NEWS Florida
Jack Kowalski zeznawał w “Take care of Maya trial”, nazwanym tak od dokumentu Netflixa
W Venice trwa kolejny tydzień procesu rozpoczętego 21 września, w głośnej sprawie polskiej rodziny, o której świat dowiedział się dzięki dokumentowi Netflixa: “Take care of Maya”. W poniedziałek zeznawał ojciec Mayi Kowalskiej, Jack. Kowalscy pozwali Johns Hopkins All Children’s Hospital w 2018 roku, za to, że dwa lata wcześniej odseparował dziewczynkę od matki. Beata Kowalski popełniła samobójstwo.
O rozpoczęciu cywilnego procesu o 220 milionów dolarów odszkodowania pisaliśmy 21 września. Do ławy przysięgłych wybrano osoby, które nie widziały filmu wyprodukowanego przez Netflix.
W poniedziałek, Jack Kowalski – emerytowany strażak, opisał przysięgłym ból, jaki odczuwała 10-letnia Maya: „Gdy brała prysznic, krople wody sprawiały, że zaczynała krzyczeć” – powiedział. „Położyłeś prześcieradło na jej nogach, a ona zaczynała krzyczeć”.

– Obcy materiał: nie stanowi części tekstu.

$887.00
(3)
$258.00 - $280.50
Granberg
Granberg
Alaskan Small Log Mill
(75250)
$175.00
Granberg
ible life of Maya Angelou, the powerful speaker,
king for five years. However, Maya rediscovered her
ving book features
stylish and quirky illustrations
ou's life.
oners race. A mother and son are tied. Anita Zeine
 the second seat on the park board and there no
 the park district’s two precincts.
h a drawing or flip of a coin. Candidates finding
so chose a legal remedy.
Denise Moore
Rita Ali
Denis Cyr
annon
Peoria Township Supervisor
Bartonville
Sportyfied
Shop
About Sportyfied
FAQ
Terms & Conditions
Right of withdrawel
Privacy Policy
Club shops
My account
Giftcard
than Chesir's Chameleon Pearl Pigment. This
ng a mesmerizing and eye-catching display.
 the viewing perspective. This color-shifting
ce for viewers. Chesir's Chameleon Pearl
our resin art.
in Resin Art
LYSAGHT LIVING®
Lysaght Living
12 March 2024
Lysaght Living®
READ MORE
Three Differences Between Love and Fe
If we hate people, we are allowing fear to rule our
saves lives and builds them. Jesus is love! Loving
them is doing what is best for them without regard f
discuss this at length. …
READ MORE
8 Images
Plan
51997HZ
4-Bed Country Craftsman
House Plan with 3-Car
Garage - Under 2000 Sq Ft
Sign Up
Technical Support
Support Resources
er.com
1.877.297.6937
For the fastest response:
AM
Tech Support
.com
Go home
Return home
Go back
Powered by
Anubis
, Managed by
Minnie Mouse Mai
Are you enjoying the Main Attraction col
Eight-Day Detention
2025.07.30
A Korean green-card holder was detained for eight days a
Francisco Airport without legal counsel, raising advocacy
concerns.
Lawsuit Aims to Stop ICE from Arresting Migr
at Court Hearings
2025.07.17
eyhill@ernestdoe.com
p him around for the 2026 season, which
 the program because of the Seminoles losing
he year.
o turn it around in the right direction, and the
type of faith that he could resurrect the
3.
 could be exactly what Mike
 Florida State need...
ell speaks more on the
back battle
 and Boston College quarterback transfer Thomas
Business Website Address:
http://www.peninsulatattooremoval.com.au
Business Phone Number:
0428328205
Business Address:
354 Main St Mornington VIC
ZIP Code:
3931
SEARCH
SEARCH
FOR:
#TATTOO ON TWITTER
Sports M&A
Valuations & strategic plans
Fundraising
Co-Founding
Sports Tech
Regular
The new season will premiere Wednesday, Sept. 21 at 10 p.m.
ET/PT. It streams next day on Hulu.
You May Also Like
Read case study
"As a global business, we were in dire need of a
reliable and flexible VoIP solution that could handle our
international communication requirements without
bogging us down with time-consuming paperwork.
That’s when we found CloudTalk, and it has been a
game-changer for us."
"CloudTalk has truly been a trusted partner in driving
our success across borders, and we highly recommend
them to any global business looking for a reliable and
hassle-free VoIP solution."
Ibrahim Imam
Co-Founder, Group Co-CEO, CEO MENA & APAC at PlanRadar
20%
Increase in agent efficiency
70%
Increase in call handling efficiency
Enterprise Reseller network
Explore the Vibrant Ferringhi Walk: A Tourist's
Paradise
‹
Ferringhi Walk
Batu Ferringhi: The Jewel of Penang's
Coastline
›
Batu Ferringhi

W zeszłym tygodniu jurorzy przesłuchali kilku lekarzy i terapeutów, którzy pracowali z Mayą w 2015 roku. W tym czasie 9-letnia dziewczynka straciła zdolność chodzenia z powodu zespołu złożonego bólu regionalnego (CRPS) i była leczona w Tampa General Hospital.
W 2015 roku, po kolejnych wizytach u lekarza, Maya nadal odczuwała ból i nie mogła chodzić. Jack powiedział, że jej matka Beata desperacko chciała jej pomóc.
„Beata szukała odpowiedzi” – powiedział. „Wiedziała, że z głową Mayi wszystko jest w porządku”.
W zeszłym tygodniu zeznania skupiały się na stanie Mayi i planie leczenia, jaki miała przed przyjęciem do All Children’s Hospital w St.Pete. W poniedziałek ojciec Mayi powiedział ławnikom, że Beata, która była pielęgniarką, dowiedziała się o CRPS od pacjenta, z którym pracowała.
Poszukiwania Beaty zaprowadziły ją do doktora Anthony’ego Kirkpatricka, który przepisał ketaminę jako środek leczniczy.
„Wyjaśnił procedurę, mówił, że jest ona stosowana już od dłuższego czasu, wspomniał, że używa się jej do wielu celów i jest bezpieczna” – powiedział Jack. „Po odstawieniu pojawia się efekt uboczny: halucynacje trwające przez krótki czas, ale potem wszystko wraca do normy”.
Maya powoli wracała do siebie. Jednak personel Johns Hopkins All Children’s Hospital nie zgodził się z leczeniem ketaminą. Jego personel podejrzewał także, że Maya była ofiarą molestowania dzieci a zgłoszenie tych podejrzeń spowodowało nakaz umieszczenia dziecka w areszcie stanowym.
Po trzech miesiącach rozłąki z córką Beata popełniła samobójstwo.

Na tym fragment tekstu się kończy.